**Work to complete**
Find how many lines of the listing below include the word "type", then report the number by itself.

**Input data**
+ + + + + + +
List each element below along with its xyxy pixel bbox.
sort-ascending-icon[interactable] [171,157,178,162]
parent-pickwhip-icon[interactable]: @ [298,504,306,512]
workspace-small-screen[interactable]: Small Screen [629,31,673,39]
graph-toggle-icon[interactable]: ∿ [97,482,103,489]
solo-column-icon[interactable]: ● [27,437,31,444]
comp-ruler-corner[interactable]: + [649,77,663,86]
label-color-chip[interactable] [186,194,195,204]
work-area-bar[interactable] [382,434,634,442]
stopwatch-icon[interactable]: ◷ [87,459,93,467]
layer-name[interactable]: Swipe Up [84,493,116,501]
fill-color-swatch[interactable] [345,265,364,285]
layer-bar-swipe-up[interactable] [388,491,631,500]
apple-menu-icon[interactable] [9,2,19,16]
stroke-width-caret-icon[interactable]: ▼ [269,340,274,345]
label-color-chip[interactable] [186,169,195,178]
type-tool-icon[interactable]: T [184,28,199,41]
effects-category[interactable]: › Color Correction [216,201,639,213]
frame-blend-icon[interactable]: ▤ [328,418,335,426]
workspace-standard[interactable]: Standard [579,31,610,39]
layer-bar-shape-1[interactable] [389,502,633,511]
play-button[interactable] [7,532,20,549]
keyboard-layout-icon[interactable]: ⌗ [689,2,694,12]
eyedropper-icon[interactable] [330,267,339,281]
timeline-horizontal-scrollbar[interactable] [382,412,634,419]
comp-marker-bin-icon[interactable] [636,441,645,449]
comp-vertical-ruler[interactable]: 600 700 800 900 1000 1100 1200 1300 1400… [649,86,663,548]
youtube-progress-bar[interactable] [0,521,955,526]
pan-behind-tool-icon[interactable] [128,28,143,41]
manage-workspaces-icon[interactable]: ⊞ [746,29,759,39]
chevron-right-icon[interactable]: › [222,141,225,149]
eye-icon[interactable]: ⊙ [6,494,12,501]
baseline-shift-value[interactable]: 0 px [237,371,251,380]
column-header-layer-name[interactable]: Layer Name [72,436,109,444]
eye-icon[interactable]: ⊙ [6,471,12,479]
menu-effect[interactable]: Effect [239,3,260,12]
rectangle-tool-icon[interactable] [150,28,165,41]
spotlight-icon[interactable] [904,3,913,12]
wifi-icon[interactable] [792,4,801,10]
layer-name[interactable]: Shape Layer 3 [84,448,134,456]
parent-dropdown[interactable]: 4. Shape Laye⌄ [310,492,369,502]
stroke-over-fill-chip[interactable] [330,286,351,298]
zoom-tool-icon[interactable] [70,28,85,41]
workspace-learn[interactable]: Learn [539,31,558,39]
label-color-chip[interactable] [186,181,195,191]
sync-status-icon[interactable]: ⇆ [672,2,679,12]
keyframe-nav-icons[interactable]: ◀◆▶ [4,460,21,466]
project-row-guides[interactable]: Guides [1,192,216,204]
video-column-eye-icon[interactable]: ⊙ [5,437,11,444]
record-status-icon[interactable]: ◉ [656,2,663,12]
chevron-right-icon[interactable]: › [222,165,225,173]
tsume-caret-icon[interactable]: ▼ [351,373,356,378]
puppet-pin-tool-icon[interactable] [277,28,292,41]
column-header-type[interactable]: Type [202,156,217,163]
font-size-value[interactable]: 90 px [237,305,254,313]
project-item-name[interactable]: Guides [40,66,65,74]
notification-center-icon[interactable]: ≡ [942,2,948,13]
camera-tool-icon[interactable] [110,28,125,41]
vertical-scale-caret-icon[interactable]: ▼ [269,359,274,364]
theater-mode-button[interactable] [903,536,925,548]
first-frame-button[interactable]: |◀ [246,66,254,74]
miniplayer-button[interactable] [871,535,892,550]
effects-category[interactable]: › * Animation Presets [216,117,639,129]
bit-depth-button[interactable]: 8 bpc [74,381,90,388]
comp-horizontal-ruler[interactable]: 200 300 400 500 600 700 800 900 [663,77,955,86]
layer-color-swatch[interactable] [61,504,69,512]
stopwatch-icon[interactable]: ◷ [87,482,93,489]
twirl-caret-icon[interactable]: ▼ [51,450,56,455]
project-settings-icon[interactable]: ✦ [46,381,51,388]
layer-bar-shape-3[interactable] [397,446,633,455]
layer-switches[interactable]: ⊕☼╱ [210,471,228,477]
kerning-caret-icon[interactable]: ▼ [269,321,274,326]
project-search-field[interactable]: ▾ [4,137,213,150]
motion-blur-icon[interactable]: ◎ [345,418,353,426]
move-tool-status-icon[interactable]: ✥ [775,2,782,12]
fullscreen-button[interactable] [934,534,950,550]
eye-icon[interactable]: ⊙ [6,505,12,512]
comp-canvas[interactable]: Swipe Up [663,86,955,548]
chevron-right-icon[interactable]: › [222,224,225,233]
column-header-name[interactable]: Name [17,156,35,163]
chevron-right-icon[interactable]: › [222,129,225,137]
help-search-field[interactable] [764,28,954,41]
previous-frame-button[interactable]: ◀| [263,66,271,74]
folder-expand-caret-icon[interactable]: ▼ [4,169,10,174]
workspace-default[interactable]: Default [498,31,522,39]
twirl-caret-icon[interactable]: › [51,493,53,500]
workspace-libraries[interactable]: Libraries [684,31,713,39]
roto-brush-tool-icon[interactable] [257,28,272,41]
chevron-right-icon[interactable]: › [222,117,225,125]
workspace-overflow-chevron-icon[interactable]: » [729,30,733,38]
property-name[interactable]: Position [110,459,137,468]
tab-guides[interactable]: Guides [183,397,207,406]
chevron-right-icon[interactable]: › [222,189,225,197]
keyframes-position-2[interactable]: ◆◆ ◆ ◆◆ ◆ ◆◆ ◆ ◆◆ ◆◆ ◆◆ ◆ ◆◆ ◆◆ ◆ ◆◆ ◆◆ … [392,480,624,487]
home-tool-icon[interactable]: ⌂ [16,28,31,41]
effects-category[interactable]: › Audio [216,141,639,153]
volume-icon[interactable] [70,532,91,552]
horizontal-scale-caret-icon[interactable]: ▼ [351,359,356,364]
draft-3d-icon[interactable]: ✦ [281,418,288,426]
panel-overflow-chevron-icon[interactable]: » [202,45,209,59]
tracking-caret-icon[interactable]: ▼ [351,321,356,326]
+ + + + + + +
**Written answer**
2